A single stretch of the material below is to be transcribed exactly, starting at the line with "Rahmenprogramm und hat sich als zentraler" and ending after the line with "Sauna, Spa und Wellness etabliert.".

*** Begin section ***

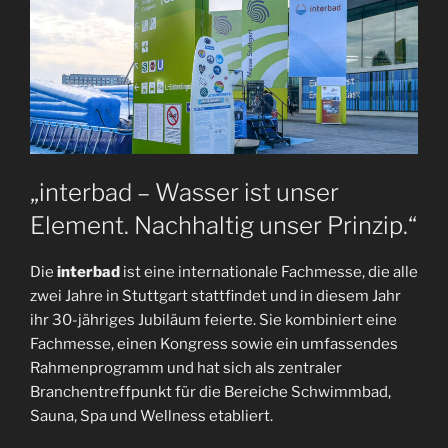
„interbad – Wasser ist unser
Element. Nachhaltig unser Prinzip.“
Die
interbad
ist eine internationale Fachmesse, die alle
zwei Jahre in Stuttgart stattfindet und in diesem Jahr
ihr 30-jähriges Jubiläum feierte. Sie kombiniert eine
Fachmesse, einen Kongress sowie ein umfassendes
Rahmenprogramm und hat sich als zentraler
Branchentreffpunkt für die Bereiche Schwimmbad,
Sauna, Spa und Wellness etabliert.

*** End section ***
*** Begin section ***

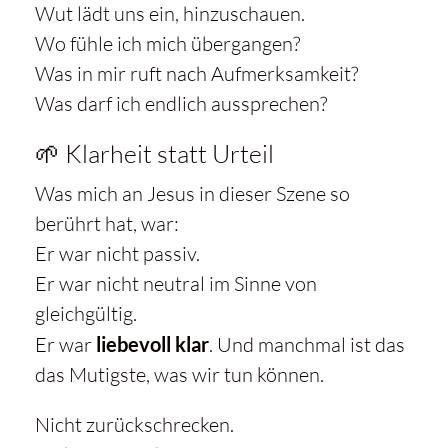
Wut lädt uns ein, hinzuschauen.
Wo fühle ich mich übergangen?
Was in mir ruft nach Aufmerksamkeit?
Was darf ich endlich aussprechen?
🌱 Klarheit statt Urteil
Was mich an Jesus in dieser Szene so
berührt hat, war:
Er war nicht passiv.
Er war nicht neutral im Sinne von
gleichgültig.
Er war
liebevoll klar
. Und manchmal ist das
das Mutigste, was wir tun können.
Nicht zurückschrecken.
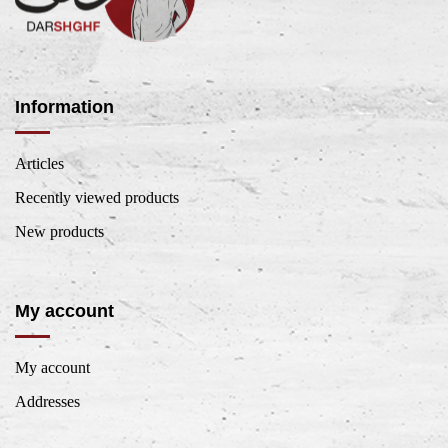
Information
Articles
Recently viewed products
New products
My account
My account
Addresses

*** End section ***

→ **Answer for the task**
Rahmenprogramm und hat sich als zentraler
Branchentreffpunkt für die Bereiche Schwimmbad,
Sauna, Spa und Wellness etabliert.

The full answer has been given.